Data supplied Start Marker
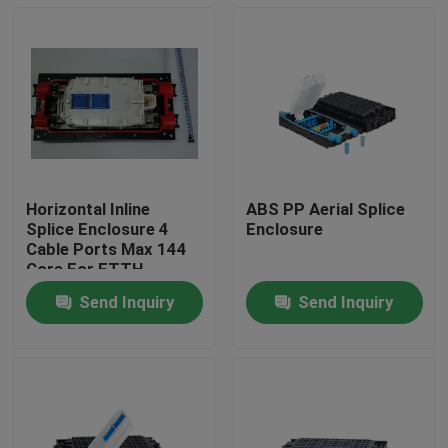
Horizontal Inline
ABS PP Aerial Splice
Splice Enclosure 4
Enclosure
Cable Ports Max 144
Core For FTTH
Send Inquiry
Send Inquiry
Home
Products
About Us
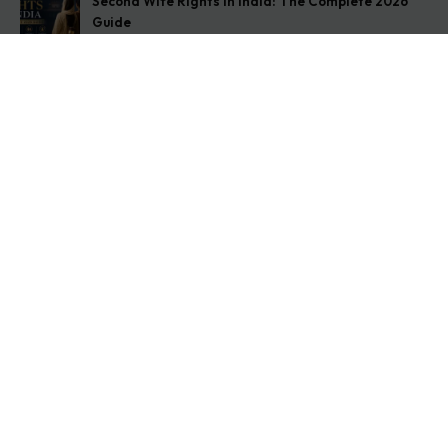
Second Wife Rights in India: The Complete 2026
Guide
August 7, 2026
How to Stop Your Wife from Taking Your Child
Abroad
August 6, 2026
Husband Not Paying Maintenance? Here’s What You
Can Do
August 5, 2026
Get In Touch
Address: O-11A Basement Jangpura Extension New
Delhi:110014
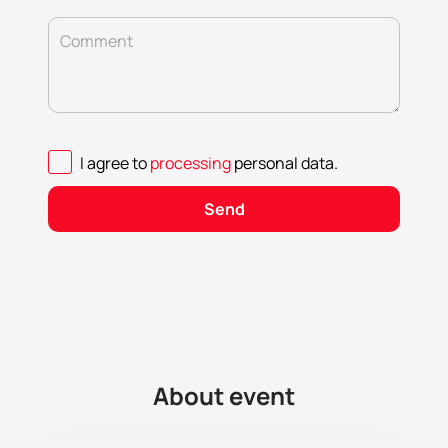
Comment
I agree to
processing
personal data
.
Send
About event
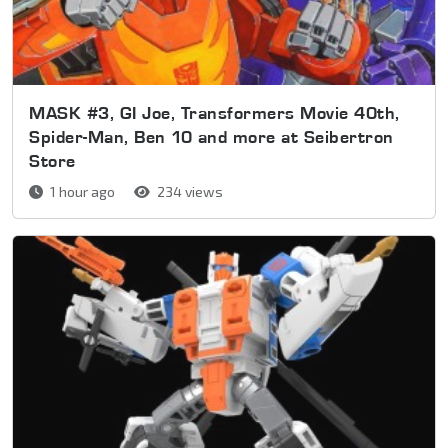
MASK #3, GI Joe, Transformers Movie 40th,
Spider-Man, Ben 10 and more at Seibertron
Store
1 hour ago
234 views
Data supplied End Marker
From the line containing "Address: O-11A Basement" down to the last line of the entries above, set down every line exactly. Omit all pictures.

■ **Solution below**:
Address: O-11A Basement Jangpura Extension New
Delhi:110014
Comment
I agree to
processing
personal data
.
Send
About event
MASK #3, GI Joe, Transformers Movie 40th,
Spider-Man, Ben 10 and more at Seibertron
Store
1 hour ago
234 views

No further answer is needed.